Scrupulous care and timely anticipation marked the actions of the G.O.C. In the forenoon he had sent one of his staff officers to acquaint the Forty-seventh Division with the critical state of affairs on our front, and at 12.15 P.M. he warned it by telephone that there was a possibility of our being ordered to retire to the Brown Line, and that as this withdrawal would necessarily be in a south-westerly direction, the length of the front of the Forty-seventh would be greatly extended. The situation on our right flank was precarious enough in itself, and General Tudor was anxious to assure his left.

In the afternoon matters developed rapidly. The policy of the Fifth Army was to fight a rearguard action to delay the enemy, and the Ninth was instructed to withdraw at once to the Brown Line; but before this order was issued another message commanded a retirement to the Green Line. The South African and Highland Brigades were accordingly told to move back to the Brown Line at 4.30 P.M., and from it to the Green Line at 7.30 P.M. The 12th Royal Scots already occupied the Green Line north of Nurlu, and the Black Watch, the reserve battalion of the 26th Brigade, were withdrawn at once, and taking up a position on the left of the Royal Scots held the Green Line as far north as the Fins-Equancourt Railway, with the details of the 26th Brigade on their left. Brig.-General Croft directed the K.O.S.B. to hold the high ground between Sorel and Lieramont, and two companies of the 11th Royal Scots were posted south-west of Heudecourt. The 150th A.F.A. Brigade was withdrawn and came into action south of Sorel. It was hoped by these dispositions to secure the Green Line and cover the southern flank of the South Africans and Highlanders during their retirement, which in the case of the former at least was bound to be of exceptional difficulty, since by 4 P.M. the enemy in the south had entered Guyencourt and threatened to cut across the Division’s line of retreat.

The first stage of the retirement was accomplished successfully. When the Germans noticed our movement they advanced in dense formations past Revelon Farm, until they were broken up in confusion by heavy fire from the 2nd South African Regiment. The retreat to the Green Line was one long struggle against frantic odds and deadly perils. Farther south the plodding Germans, still making ground, had pierced before dark the Brown Line south of Railton in the sector of the Twenty-first Division, and, commencing to roll up our line, burst into Heudecourt from the south-east at 6.30 P.M. This manœuvre threatened the right wing of the Ninth with destruction, and all three battalions of the South African Brigade were in imminent danger of envelopment. Safety depended on the successful checking of the enemy until the friendly mantle of night gave the several units an opportunity to retire. General control was impossible, but section and subordinate leaders handled their men in a manner that must have excited the admiration even of their skilful adversaries, and the bulk of the South African forces succeeded in reaching the Green Line.
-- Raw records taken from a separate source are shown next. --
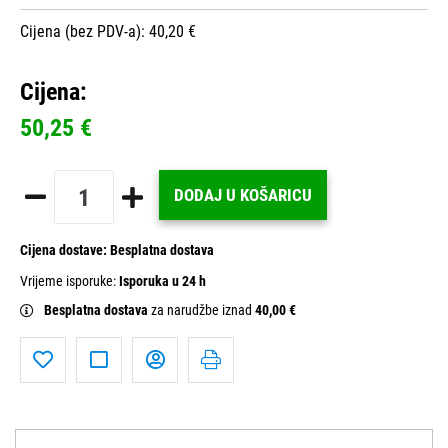
Cijena (bez PDV-a): 40,20 €
Cijena:
50,25 €
DODAJ U KOŠARICU
Cijena dostave:
Besplatna dostava
Vrijeme isporuke:
Isporuka u 24 h
Besplatna dostava
za narudžbe iznad
40,00 €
While the retirement of the artillery was taking place, throngs of hostile aeroplanes flitting above them sprayed the teams with bullets and engaged our infantry. In the dim light, the South Africans could see in Sorel the sad evidences of an army in retreat; streams of wounded, guns, and details of departmental units were hurrying through the streets, while the enemy was pressing on towards the village in large numbers. It was imperative to stop him until our retiring troops and guns had reached safety, and Brig.-General Dawson manned the trenches west of Sorel with the personnel of his staff. The K.O.S.B., already in position, were engaged with the Germans, and with the help of Brig.-General Dawson’s staff brought them to a halt. Before they had time to organise an attack the last guns had left the village, and Brig.-General Dawson with his H.Q. drew off into divisional reserve at Moislains. The remnants of his three battalions withdrew north to Fins, which they left as the advance parties of the enemy entered it, and thence they retired without interference behind the Green Line. A few of the South Africans missed their way in the darkness and did not rejoin the Division until some days later.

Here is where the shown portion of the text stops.